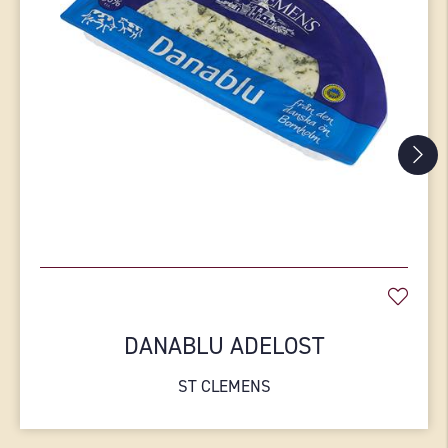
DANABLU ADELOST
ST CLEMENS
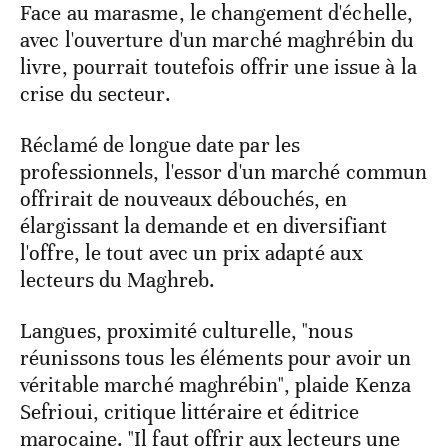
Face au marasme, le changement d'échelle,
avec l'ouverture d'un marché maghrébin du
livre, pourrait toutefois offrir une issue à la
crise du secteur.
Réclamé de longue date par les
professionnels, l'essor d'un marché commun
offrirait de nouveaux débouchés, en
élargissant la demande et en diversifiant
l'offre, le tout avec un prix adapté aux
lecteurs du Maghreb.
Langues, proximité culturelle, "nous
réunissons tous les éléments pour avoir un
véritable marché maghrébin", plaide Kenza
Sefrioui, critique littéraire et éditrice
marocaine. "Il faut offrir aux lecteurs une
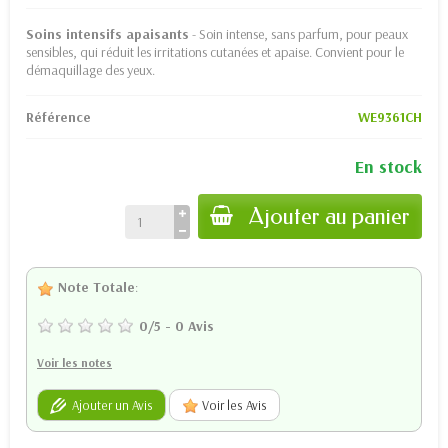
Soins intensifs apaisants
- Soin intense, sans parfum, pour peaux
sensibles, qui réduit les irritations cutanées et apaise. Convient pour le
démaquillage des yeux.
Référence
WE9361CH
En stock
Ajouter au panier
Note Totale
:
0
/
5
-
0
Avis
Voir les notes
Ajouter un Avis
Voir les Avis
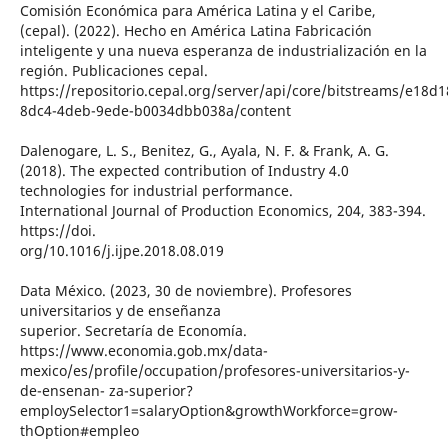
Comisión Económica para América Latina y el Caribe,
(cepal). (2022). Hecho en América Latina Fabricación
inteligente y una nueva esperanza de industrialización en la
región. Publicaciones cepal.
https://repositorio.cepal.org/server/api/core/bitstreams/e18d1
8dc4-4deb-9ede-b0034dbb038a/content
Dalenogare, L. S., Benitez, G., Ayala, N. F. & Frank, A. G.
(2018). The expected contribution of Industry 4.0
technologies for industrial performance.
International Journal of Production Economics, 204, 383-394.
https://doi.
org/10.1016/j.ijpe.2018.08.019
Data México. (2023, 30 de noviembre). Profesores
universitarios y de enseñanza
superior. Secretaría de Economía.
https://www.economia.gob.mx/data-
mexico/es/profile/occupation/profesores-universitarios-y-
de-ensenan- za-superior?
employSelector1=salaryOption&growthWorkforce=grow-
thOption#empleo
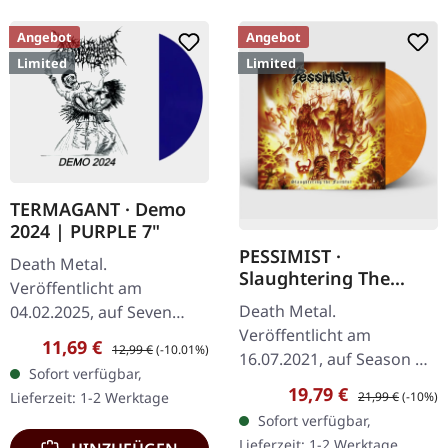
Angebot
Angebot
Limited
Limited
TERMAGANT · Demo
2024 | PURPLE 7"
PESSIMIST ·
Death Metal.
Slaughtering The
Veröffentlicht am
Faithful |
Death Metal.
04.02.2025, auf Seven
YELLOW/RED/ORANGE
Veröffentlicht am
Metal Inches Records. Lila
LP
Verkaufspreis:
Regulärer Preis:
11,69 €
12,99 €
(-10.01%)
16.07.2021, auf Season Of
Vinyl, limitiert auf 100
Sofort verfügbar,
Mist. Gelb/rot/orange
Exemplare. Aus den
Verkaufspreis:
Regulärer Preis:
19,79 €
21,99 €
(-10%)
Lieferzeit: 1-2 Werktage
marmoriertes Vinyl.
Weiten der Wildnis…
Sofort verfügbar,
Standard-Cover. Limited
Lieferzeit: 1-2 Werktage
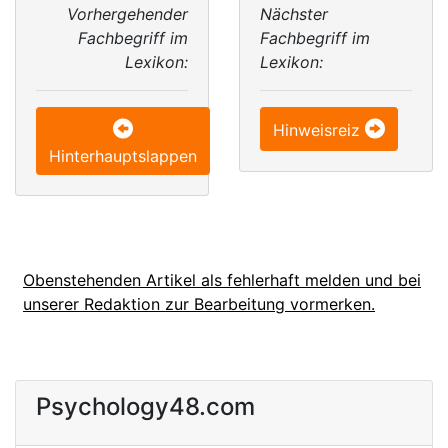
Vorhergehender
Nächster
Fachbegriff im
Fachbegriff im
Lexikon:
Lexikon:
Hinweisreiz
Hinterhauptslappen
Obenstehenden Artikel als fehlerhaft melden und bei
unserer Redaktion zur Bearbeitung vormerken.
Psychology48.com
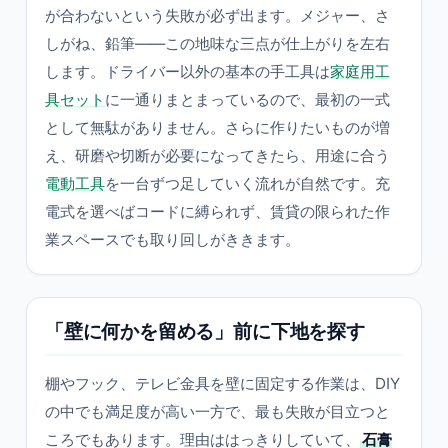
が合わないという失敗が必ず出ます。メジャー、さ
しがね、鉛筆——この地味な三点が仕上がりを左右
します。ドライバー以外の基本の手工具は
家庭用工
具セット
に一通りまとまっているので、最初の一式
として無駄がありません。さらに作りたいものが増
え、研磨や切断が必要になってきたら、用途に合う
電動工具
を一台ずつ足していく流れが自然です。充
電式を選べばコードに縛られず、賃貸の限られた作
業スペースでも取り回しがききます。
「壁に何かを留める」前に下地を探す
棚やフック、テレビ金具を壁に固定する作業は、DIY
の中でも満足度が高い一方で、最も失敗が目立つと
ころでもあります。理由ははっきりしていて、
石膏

--

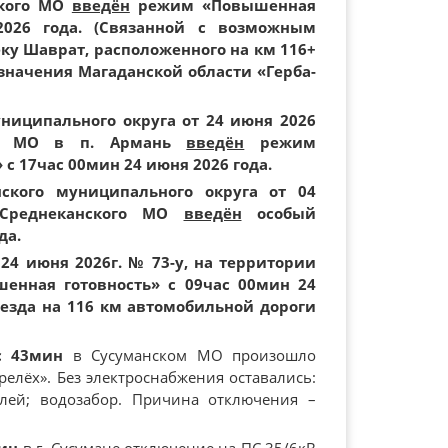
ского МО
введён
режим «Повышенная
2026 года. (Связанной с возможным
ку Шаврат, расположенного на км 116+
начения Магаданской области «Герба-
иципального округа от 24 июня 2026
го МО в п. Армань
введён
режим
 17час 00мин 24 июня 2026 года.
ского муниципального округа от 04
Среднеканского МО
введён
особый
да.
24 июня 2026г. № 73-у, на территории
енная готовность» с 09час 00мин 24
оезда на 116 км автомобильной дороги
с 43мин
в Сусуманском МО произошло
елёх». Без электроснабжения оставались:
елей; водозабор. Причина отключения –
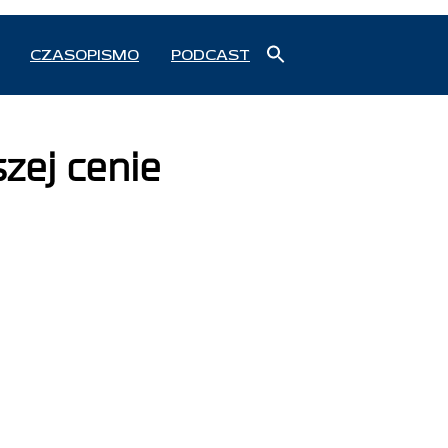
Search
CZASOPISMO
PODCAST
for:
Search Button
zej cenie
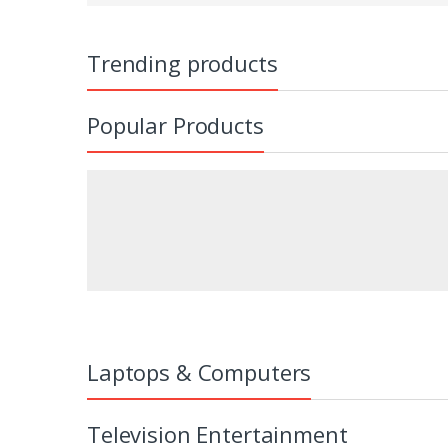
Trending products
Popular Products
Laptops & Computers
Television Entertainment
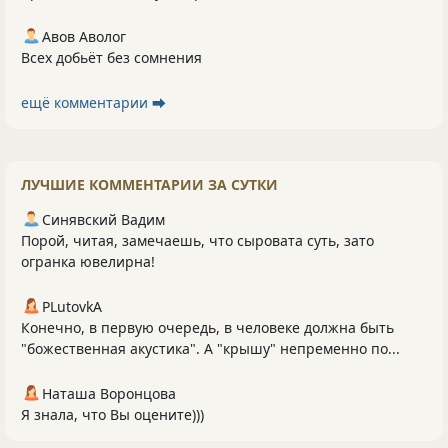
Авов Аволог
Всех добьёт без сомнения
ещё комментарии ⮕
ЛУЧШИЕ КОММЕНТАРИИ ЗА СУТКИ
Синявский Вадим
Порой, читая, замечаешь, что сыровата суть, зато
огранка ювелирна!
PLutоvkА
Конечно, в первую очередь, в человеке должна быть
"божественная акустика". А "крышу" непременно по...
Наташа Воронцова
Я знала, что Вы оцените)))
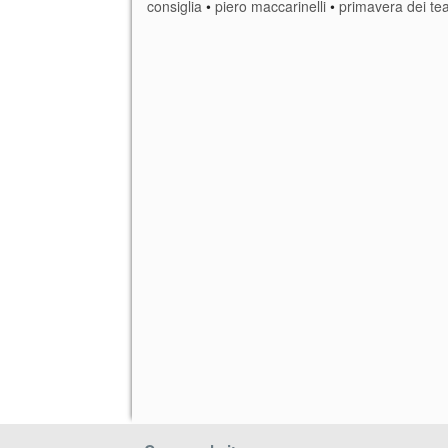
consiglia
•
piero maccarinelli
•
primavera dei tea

---

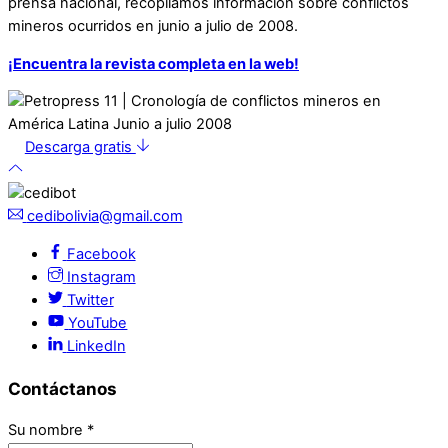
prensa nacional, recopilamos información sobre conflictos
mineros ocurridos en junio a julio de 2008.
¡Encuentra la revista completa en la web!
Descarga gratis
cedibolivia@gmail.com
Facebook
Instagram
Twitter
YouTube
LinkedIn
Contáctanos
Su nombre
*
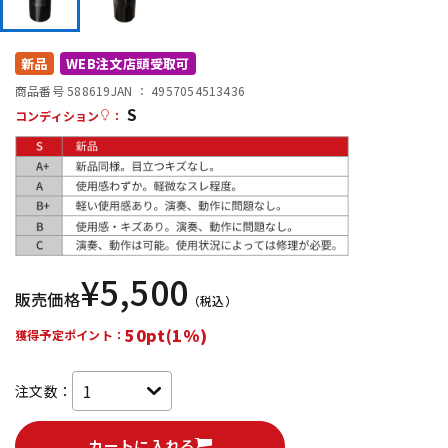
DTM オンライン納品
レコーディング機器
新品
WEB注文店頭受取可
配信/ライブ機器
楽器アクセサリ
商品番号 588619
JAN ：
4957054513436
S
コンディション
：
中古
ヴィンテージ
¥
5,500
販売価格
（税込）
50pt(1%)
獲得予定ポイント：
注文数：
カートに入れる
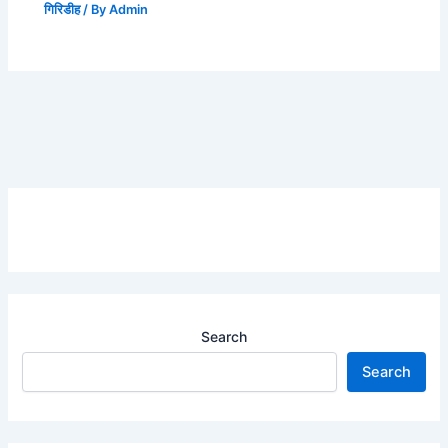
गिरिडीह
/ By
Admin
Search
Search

TASK DIRECTIONS
Because only one stretch of the records is wanted, please output the lines from the one holding "Я знала, что Вы оцените)))" through the one holding "primavera dei tea" exactly, both included, and leave every picture out.

EXERCISE OUTPUT
Я знала, что Вы оцените)))
consiglia
•
piero maccarinelli
•
primavera dei tea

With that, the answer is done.